The action for a relativistic particle of mass $m$ in a curved $D$-dimensional is $$\tilde{S}_0=\frac{1}{2}\int d\tau (\dot{X}^2-m^2)$$ for particular gauge and $\dot{X}^2=g_{\mu\nu}(X)\dot{X}^{\mu}\dot{X}^{\nu}$ where $g_{\mu\nu}$ has Minkowski signature $(- + \cdots +)$. I want to get the equation of motion for $X^{\mu}$ but there is a problem.

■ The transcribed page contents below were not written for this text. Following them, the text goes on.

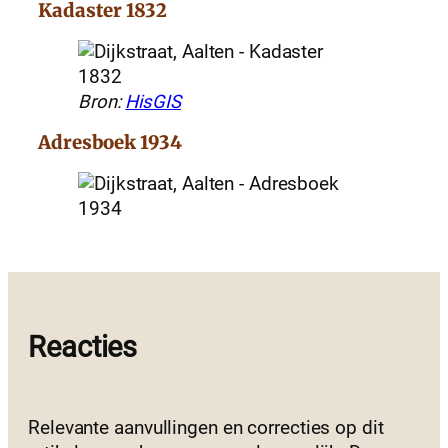
Kadaster 1832
Bron:
HisGIS
Adresboek 1934
Reacties
Relevante aanvullingen en correcties op dit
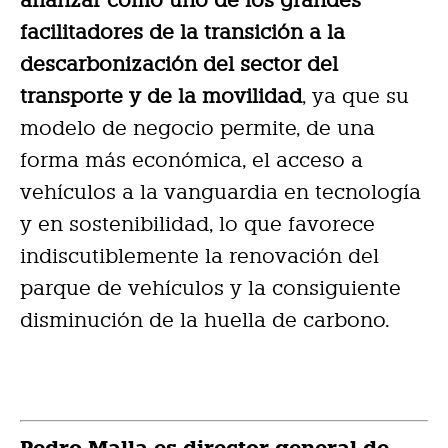
afianzar como uno de los grandes
facilitadores de la transición a la
descarbonización del sector del
transporte y de la movilidad
, ya que su
modelo de negocio permite, de una
forma más económica, el acceso a
vehículos a la vanguardia en tecnología
y en sostenibilidad, lo que favorece
indiscutiblemente la renovación del
parque de vehículos y la consiguiente
disminución de la huella de carbono.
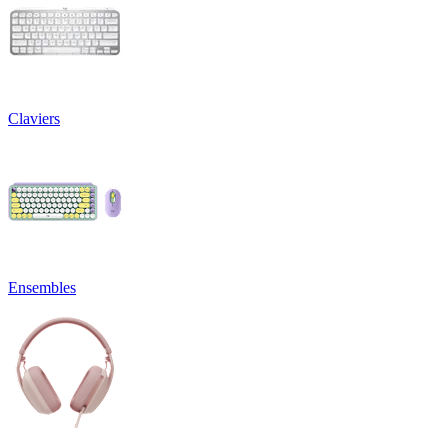
Claviers
Ensembles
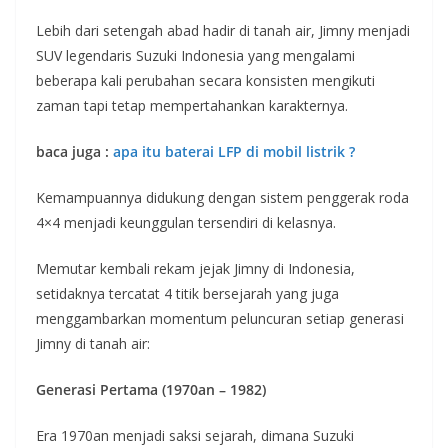
Lebih dari setengah abad hadir di tanah air, Jimny menjadi
SUV legendaris Suzuki Indonesia yang mengalami
beberapa kali perubahan secara konsisten mengikuti
zaman tapi tetap mempertahankan karakternya.
baca juga :
apa itu baterai LFP di mobil listrik ?
Kemampuannya didukung dengan sistem penggerak roda
4×4 menjadi keunggulan tersendiri di kelasnya.
Memutar kembali rekam jejak Jimny di Indonesia,
setidaknya tercatat 4 titik bersejarah yang juga
menggambarkan momentum peluncuran setiap generasi
Jimny di tanah air:
Generasi Pertama (1970an – 1982)
Era 1970an menjadi saksi sejarah, dimana Suzuki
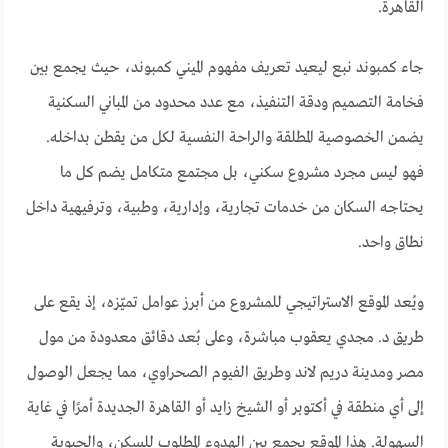
القاهرة.
جاء كمبوند نبع ليعيد تعريف مفهوم الميني كمبوند، حيث يجمع بين
فخامة التصميم ودقة التنفيذ، مع عدد محدود من المباني السكنية
يضمن الخصوصية المطلقة والراحة النفسية لكل من يقطن بداخله.
فهو ليس مجرد مشروع سكني، بل مجتمع متكامل يضم كل ما
يحتاجه السكان من خدمات تجارية، وإدارية، وطبية، وترفيهية داخل
نطاق واحد.
ويُعد الموقع الاستراتيجي للمشروع من أبرز عوامل تميّزه، إذ يقع على
طريق د. مجدي يعقوب مباشرة، وعلى بُعد دقائق معدودة من مول
مصر ومدينة دريم لاند وطريق الفيوم الصحراوي، مما يجعل الوصول
إلى أي منطقة في أكتوبر أو الشيخ زايد أو القاهرة الجديدة أمرًا في غاية
السهولة. هذا الموقع يجمع بين الهدوء المطلوب للسكن، والحيوية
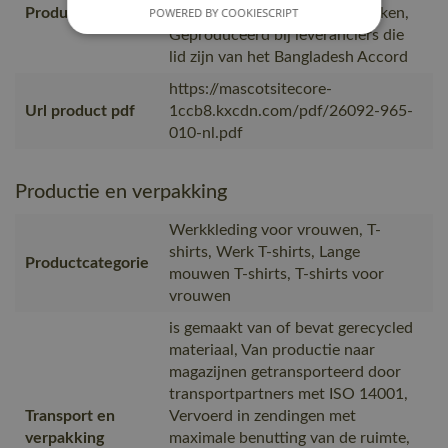
Productie
dan 10 jaar met MASCOT werken,
POWERED BY COOKIESCRIPT
Geproduceerd bij leveranciers die
lid zijn van het Bangladesh Accord
https://mascotsitecore-
Url product pdf
1ccb8.kxcdn.com/pdf/26092-965-
010-nl.pdf
Productie en verpakking
Werkkleding voor vrouwen, T-
shirts, Werk T-shirts, Lange
Productcategorie
mouwen T-shirts, T-shirts voor
vrouwen
is gemaakt van of bevat gerecycled
materiaal, Van productie naar
magazijnen getransporteerd door
transportpartners met ISO 14001,
Transport en
Vervoerd in zendingen met
verpakking
maximale benutting van de ruimte,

My try: The equation of motion is $\frac{\delta \tilde{S}_0}{\delta X^{\alpha}}=0$. Then we have: $$\frac{1}{2}[(\partial_{\alpha}g_{\mu\nu})\dot{X}^{\mu}\dot{X}^{\nu}+g_{\mu\nu}\partial_{\alpha}(\dot{X}^{\mu})\dot{X}^{\nu}+g_{\mu\nu}\dot{X}^{\mu}\partial_{\alpha}(\dot{X}^{\nu})]=0.$$ But $$\partial_{\alpha}(\dot{X}^{\mu})=\partial_{\alpha}\frac{dX^{\mu}}{d\tau}=\frac{d}{d\tau}(\partial_{\alpha}X^{\mu})=\frac{d}{d\tau}\eta^{\mu}_{\alpha}$$ and $$\partial_{\alpha}(\dot{X}^{\nu})=\frac{d}{d\tau}\eta_{\alpha}^{\nu}$$. Therefore, $$\frac{1}{2}[(\partial_{\alpha}g_{\mu\nu})\dot{X}^{\mu}\dot{X}^{\nu}+g_{\mu\nu}(\frac{d}{d\tau}\eta_{\alpha}^{\mu})\dot{X}^{\nu}+g_{\mu\nu}\dot{X}^{\mu}\frac{d}{d\tau}\eta_{\alpha}^{\nu}]=0.$$
But how can I get the geodesic equation?